***** RECORDS FOR THIS EXERCISE *****
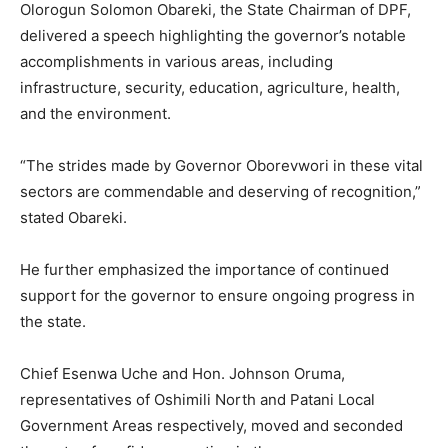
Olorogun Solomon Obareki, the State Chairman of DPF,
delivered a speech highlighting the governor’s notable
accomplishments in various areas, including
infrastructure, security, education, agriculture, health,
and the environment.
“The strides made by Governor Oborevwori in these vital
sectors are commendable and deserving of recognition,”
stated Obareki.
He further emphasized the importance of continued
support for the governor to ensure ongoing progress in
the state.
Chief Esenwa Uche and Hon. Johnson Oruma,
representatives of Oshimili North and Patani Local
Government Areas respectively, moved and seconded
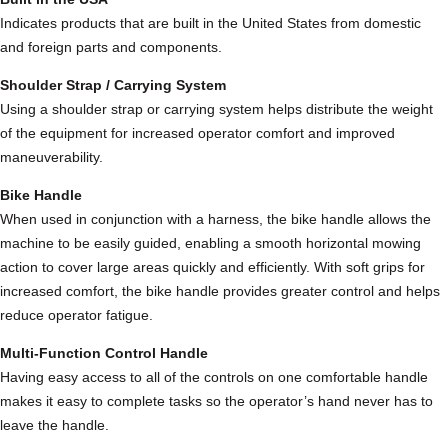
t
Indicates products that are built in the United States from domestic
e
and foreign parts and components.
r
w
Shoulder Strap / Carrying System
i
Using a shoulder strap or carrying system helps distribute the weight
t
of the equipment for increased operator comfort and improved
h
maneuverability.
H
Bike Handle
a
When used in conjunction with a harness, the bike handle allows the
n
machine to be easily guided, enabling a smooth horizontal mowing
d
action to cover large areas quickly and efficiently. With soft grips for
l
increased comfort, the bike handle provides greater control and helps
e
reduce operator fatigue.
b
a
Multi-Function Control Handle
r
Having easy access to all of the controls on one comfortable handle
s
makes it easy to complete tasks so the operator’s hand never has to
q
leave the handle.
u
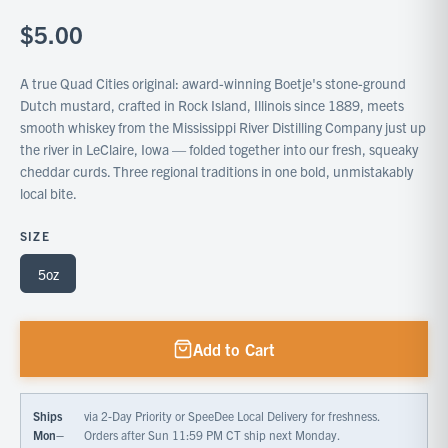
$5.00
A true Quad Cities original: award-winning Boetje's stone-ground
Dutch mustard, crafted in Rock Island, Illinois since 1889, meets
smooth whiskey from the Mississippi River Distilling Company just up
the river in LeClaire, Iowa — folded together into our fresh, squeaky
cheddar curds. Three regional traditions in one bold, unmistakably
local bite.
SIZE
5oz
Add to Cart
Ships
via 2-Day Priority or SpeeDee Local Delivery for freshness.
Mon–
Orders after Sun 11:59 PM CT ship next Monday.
*****
***** RECORDS FOR THIS EXERCISE *****
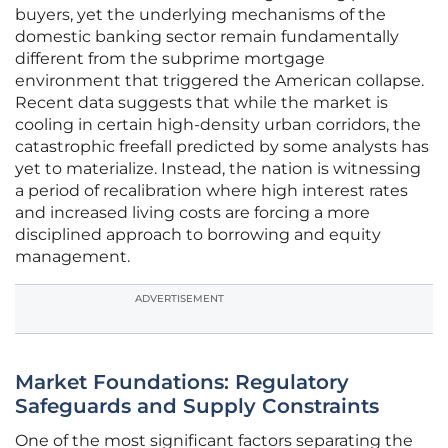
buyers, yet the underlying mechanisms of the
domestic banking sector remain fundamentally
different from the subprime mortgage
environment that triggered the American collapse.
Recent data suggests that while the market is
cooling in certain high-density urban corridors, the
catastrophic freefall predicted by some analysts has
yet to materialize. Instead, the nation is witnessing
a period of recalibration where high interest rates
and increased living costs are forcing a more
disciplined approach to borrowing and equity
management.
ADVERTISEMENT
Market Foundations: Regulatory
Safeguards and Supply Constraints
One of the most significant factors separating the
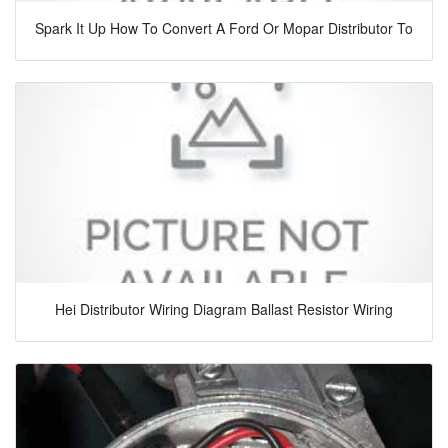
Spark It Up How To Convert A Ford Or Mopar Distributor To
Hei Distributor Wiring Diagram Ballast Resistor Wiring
*****
-- PROBLEM --
Exactly the lines above, from the one containing "He further emphasized" down to the one containing "Orders after Sun", are to be repeated, including both ends. Pictures are not part of the copy.

-- RESULT --
He further emphasized the importance of continued
support for the governor to ensure ongoing progress in
the state.
Chief Esenwa Uche and Hon. Johnson Oruma,
representatives of Oshimili North and Patani Local
Government Areas respectively, moved and seconded
t
Indicates products that are built in the United States from domestic
e
and foreign parts and components.
r
w
Shoulder Strap / Carrying System
i
Using a shoulder strap or carrying system helps distribute the weight
t
of the equipment for increased operator comfort and improved
h
maneuverability.
H
Bike Handle
a
When used in conjunction with a harness, the bike handle allows the
n
machine to be easily guided, enabling a smooth horizontal mowing
d
action to cover large areas quickly and efficiently. With soft grips for
l
increased comfort, the bike handle provides greater control and helps
e
reduce operator fatigue.
b
a
Multi-Function Control Handle
r
Having easy access to all of the controls on one comfortable handle
s
makes it easy to complete tasks so the operator’s hand never has to
q
leave the handle.
u
$5.00
A true Quad Cities original: award-winning Boetje's stone-ground
Dutch mustard, crafted in Rock Island, Illinois since 1889, meets
smooth whiskey from the Mississippi River Distilling Company just up
the river in LeClaire, Iowa — folded together into our fresh, squeaky
cheddar curds. Three regional traditions in one bold, unmistakably
local bite.
SIZE
5oz
Add to Cart
Ships
via 2-Day Priority or SpeeDee Local Delivery for freshness.
Mon–
Orders after Sun 11:59 PM CT ship next Monday.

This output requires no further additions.